The new standard applied by Senate Republicans to nominations to the D.C. Circuit will make it nearly impossible for nominees of any president to be confirmed to this important court, Sen. Patrick Leahy, a Vermont Democrat who chairs the Senate Judiciary Committee, said Tuesday. Ms. Halligan is the kind of nominee we should all welcome to public service.

Sen. Chuck Grassley, the top Republican on the Senate Judiciary Committee, has said that nominations to this appeals court deserve special scrutiny. Grassley of Iowa has also pointed out the failure of President George W. Bush's nominees to get confirmed when Democrats controlled the Senate.

Grassley on the Senate floor Tuesday denounced Halligan's activist record, specifically her legal work in a gun control case and her participation in a New York City Bar Association report critical of the Bush's administration's detainee policies.

As New York's chief appeals lawyer, Halligan had a role in the state's lawsuit against gun manufacturers seeking to hold them liable for crimes committed with illegal handguns. She also filed an friend-of-the-court brief on behalf of New York State in favor of New York City's legal challenge to a federal law providing legal cover for gun makers.

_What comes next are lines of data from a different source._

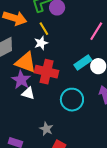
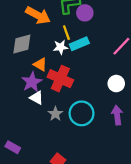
orange triangle: (26, 62) -> (40, 64), size x0.6
cyan rectangle: (83, 62) -> (79, 44), moved
gray star: (46, 129) -> (55, 114), moved

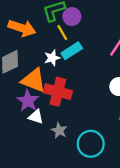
yellow line: (66, 33) -> (62, 32), moved
orange triangle: (40, 64) -> (34, 80), size x1.6
cyan circle: (82, 113) -> (91, 144), moved

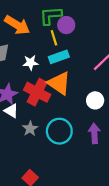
white star: (52, 58) -> (30, 63), moved
orange triangle: (34, 80) -> (59, 83), moved
cyan circle: (91, 144) -> (59, 131), moved

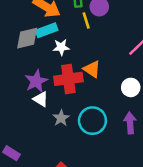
cyan rectangle: (59, 57) -> (47, 30), moved
orange triangle: (59, 83) -> (92, 69), size x0.7
red cross: (37, 92) -> (68, 79), turned -35

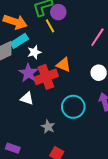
purple star: (36, 81) -> (28, 73), moved
gray star: (61, 118) -> (48, 127), moved

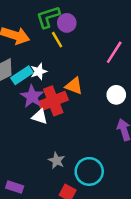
cyan rectangle: (19, 41) -> (22, 75), moved
white triangle: (27, 98) -> (40, 117), moved
cyan circle: (73, 107) -> (89, 171), moved

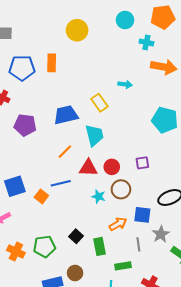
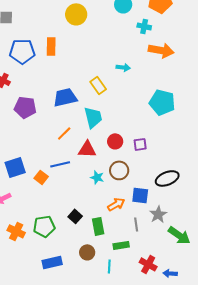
red circle: (112, 167) -> (115, 141), moved
brown circle: (75, 273) -> (87, 252), moved

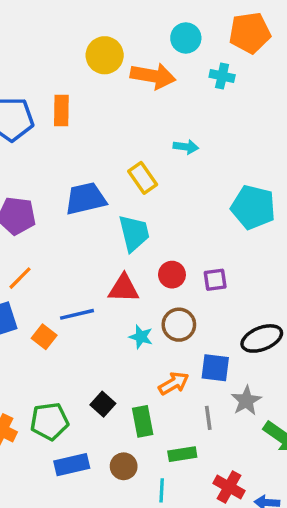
orange arrow: (161, 50) -> (153, 76), moved
orange line: (64, 133) -> (20, 278), moved
blue rectangle: (52, 262) -> (72, 465), moved

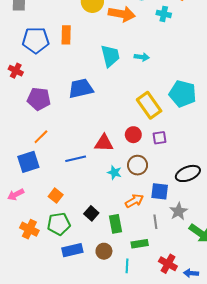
yellow rectangle: (143, 178) -> (149, 105), moved, size x1.4
cyan trapezoid: (134, 233) -> (110, 56), moved
orange square: (44, 337) -> (56, 196), moved

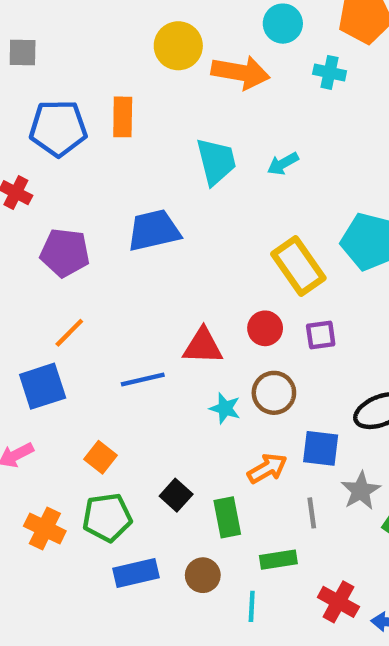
cyan arrow: (142, 57) -> (283, 164), turned 144

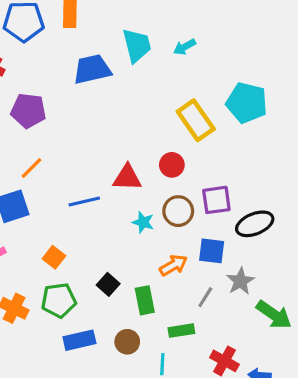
blue trapezoid: (154, 230) -> (92, 69), moved
purple square: (321, 335) -> (216, 200), moved, size x1.4
gray line: (312, 513) -> (205, 297), turned 40

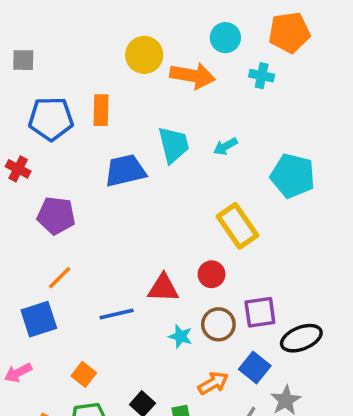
cyan pentagon: (247, 103) -> (293, 176), moved
blue square: (212, 251) -> (255, 368), turned 32

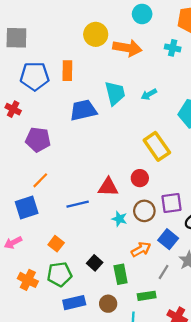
cyan circle: (225, 38) -> (142, 14), moved
gray square: (23, 60) -> (16, 38), size x1.5

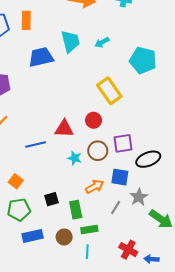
blue square: (168, 239) -> (120, 177), turned -30
black square: (95, 263) -> (51, 199), turned 32
green rectangle: (147, 296) -> (89, 230), moved

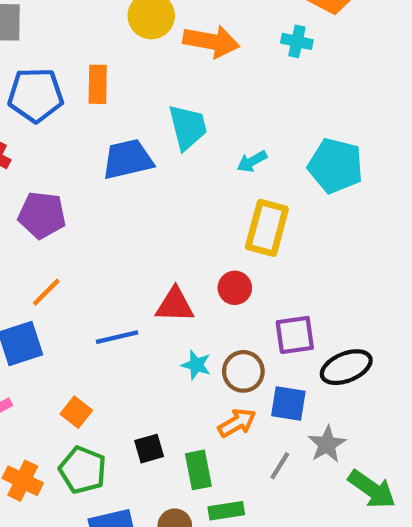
cyan arrow: (102, 42) -> (252, 161), moved
yellow rectangle: (109, 91) -> (267, 228), turned 50
brown circle: (98, 151) -> (243, 371), moved
green pentagon: (19, 210) -> (83, 470), turned 30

Those lawsuits are prime example of how activists for the far left try to use the courts to effect social policy changes that they are somehow unable or unwilling to fight to achieve through the ballot box, Grassley said Tuesday. That is why I believe those lawsuits represent--not only bad policy--but more broadly an activist approach to the law.

Sen. Chuck Schumer, the No. 3 Senate Democrat from New York, said Halligan, who left private practice to become general counsel to the prominent Manhattan district attorney's office, deserves an up-or-down vote in the Senate.

He also suggested that Republicans seem want Obama to pick a judicial conservative, rather than allowing a nominee qualified attorney and a moderate with extensive government service.

The only arguments against Caitlin Halligan are gotcha arguments, Schumer said on the Senate floor, that simply take little snippets of what she did in past law practice--representing clients not her own views--and say 'gotcha.'

Schumer said a GOP filibuster of Halligan would have lasting consequences for the Gang of 14, a bipartisan group of senators who agreed in 2005 to only filibusters judicial nominees in extraordinary circumstances.

If this body cannot invoke cloture on her nomination today, Schumer said, the Gang of 14 agreement, it would seem to me, would be violated.